WINNIE BYANYIMA: Three Priorities We Must Focus on To End AIDS

Winnie Byanyima, UNAIDS Executive Director

Winnie Byanyima, UNAIDS Executive Director

This year, 2020, marks 38 years since HIV was found in Uganda in 1982. As a fellow Ugandan, as an activist and a feminist, I want to appreciate your work since the start of the HIV epidemic, the urgency with which you continue to engage, and the solutions you bring as we work together to defeat it.

Communities courageously fought to stop its spread. Uganda was one of the first countries to fight it before there was any treatment, while many governments across the world were burying their head in the sand. We were a model country pursuing a multisectoral approach to the HIV response and with strong political leadership.

Today it is still a high priority in our country. You, political, cultural and religious leaders have worked hard to do better, and your effort paid off. Uganda is one of the 14 countries in the world to have achieved the 90–90–90 target of 73% of viral load suppression among people living with HIV. This progress must be recognized and celebrated.

However, we need to go further and beyond to defeat HIV for good. For example, in Uganda, I understand, 90% of HIV funding is external, with the government providing 10% of the financial resources. That makes our response vulnerable. We must find pathways for finance.

We must have a complete package for our health response. As such I urge you to implement the National Health Insurance scheme, as it is an essential step towards universal health coverage.

At the global level, progress on the AIDS response has also been made. But we are still leaving many behind. Of the 38 million people living with HIV, 25.4 million people are now on treatment.

This means that 12.6 million people are still waiting. New HIV infections have been reduced by 23% globally since 2010. We have made progress in our region. But HIV infections have increased in some other regions. And tragically everywhere we are failing children. Children are still much less likely than adults to access HIV treatment and to stay on it.

And now of course the COVID-19 pandemic has changed our world and is setting us back. The latest UN SDG Report finds that this pandemic could reverse decades of progress on fighting poverty, achieving healthcare and education.

Our progress towards ending AIDS globally as a public health threat by 2030 was already off track before the COVID-19 outbreak. Now, this crisis has the potential to blow us even further off course.

COVID-19 has highlighted our interdependence, but it also exacerbated further the inequalities that exist between and within countries. I will talk about gender inequality, as this is crucial in our fight against HIV too. Gender inequality is driven by the high level of violence against women and girls; driven by our own social norms and by gender blind policies.

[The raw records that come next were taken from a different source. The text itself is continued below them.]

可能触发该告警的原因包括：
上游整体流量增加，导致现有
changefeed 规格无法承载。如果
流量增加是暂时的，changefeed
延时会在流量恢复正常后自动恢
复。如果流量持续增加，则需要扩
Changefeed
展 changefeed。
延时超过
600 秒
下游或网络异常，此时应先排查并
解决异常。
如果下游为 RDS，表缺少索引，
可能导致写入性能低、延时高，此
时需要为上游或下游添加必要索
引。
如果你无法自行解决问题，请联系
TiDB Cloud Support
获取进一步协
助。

Adolescent girls and young women are five times more vulnerable than boys and men of the same age. Every week, 5100 young women in sub-Saharan Africa are infected with HIV. These are our daughters, our children.

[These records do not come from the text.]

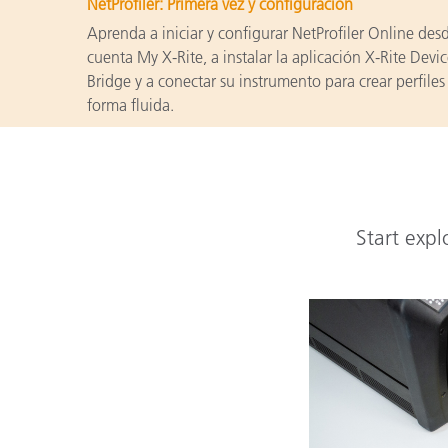
NetProfiler: Primera vez y configuración
Aprenda a iniciar y configurar NetProfiler Online des
cuenta My X-Rite, a instalar la aplicación X-Rite Devi
Bridge y a conectar su instrumento para crear perfiles
forma fluida.
Start expl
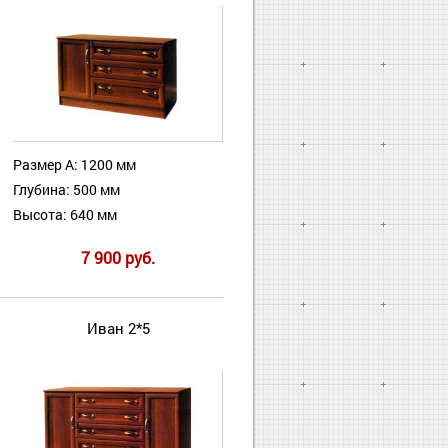
Размер А: 1200 мм
Глубина: 500 мм
Высота: 640 мм
7 900 руб.
Иван 2*5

Decades of experience in responding to HIV are today being used in the response to COVID-19. This is something that we should be proud of. We must fight hard that the world does not repeat the same mistakes. This is why UNAIDS is leading a call for a COVID-19 vaccine to be a People’s Vaccine, available to everyone, everywhere free of charge at the point of use.

And it’s not just about not repeating the same mistakes. It is also about re-setting and building a better normal, with universal health care, that values everyone, and leaves no one behind. We must focus our efforts around 3 priorities:

The first is health financing & debt cancellation. Health care is a human right and should never depend on how much money you have in your pocket. Governments should provide publicly funded health care that is truly “for all”. We need to reform the corporate tax system to free the resources needed for investments in public health and economic recovery.

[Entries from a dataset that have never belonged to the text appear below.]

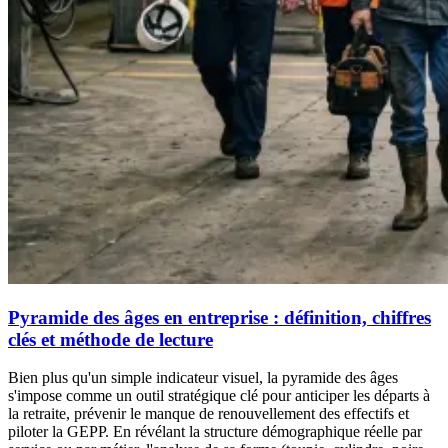
Pyramide des âges en entreprise : définition, chiffres
clés et méthode de lecture
Bien plus qu'un simple indicateur visuel, la pyramide des âges
s'impose comme un outil stratégique clé pour anticiper les départs à
la retraite, prévenir le manque de renouvellement des effectifs et
piloter la GEPP. En révélant la structure démographique réelle par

Developing countries lose 100 billion dollars every year through tax dodging. But it is also about spending our resources well, for them not to be diverted and using them cost-effectively. UNAIDS will commit to support on effective health financing. And we also need debt relief and debt cancellation to give us the breathing space to fight two epidemics.

The second is about putting communities and human rights at the center. We know where communities can fully participate in decision-making and service delivery, and human rights protections are strengthened, HIV outcomes and impacts have improved.

Where stigma and discrimination and criminalization have shut out citizens and whole communities, HIV responses struggle to provide services to those who need them most. That is why the AIDS response globally has committed to channel 6% of all HIV investments to community-led action and social enablers and to ensure that at least 30% of all service delivery by 2030 is community-led.

And thirdly connecting education and health. We know quality secondary education can protect adolescent girls and young women in all their diversity everywhere against HIV – it reduces their vulnerability by 50%.

It can also advance health, gender equality and development. I am delighted that UNAIDS is working together with UN Women, UNFPA, UNESCO and UNICEF on a new and exciting initiative to roll out secondary education.

Also Read

We cannot allow the hard-fought gains made in the HIV response to be reversed. Especially as there is still so far to go to finish the job. I am proud to be a part of you and I hope you will support me in my global role to end AIDS by 2030.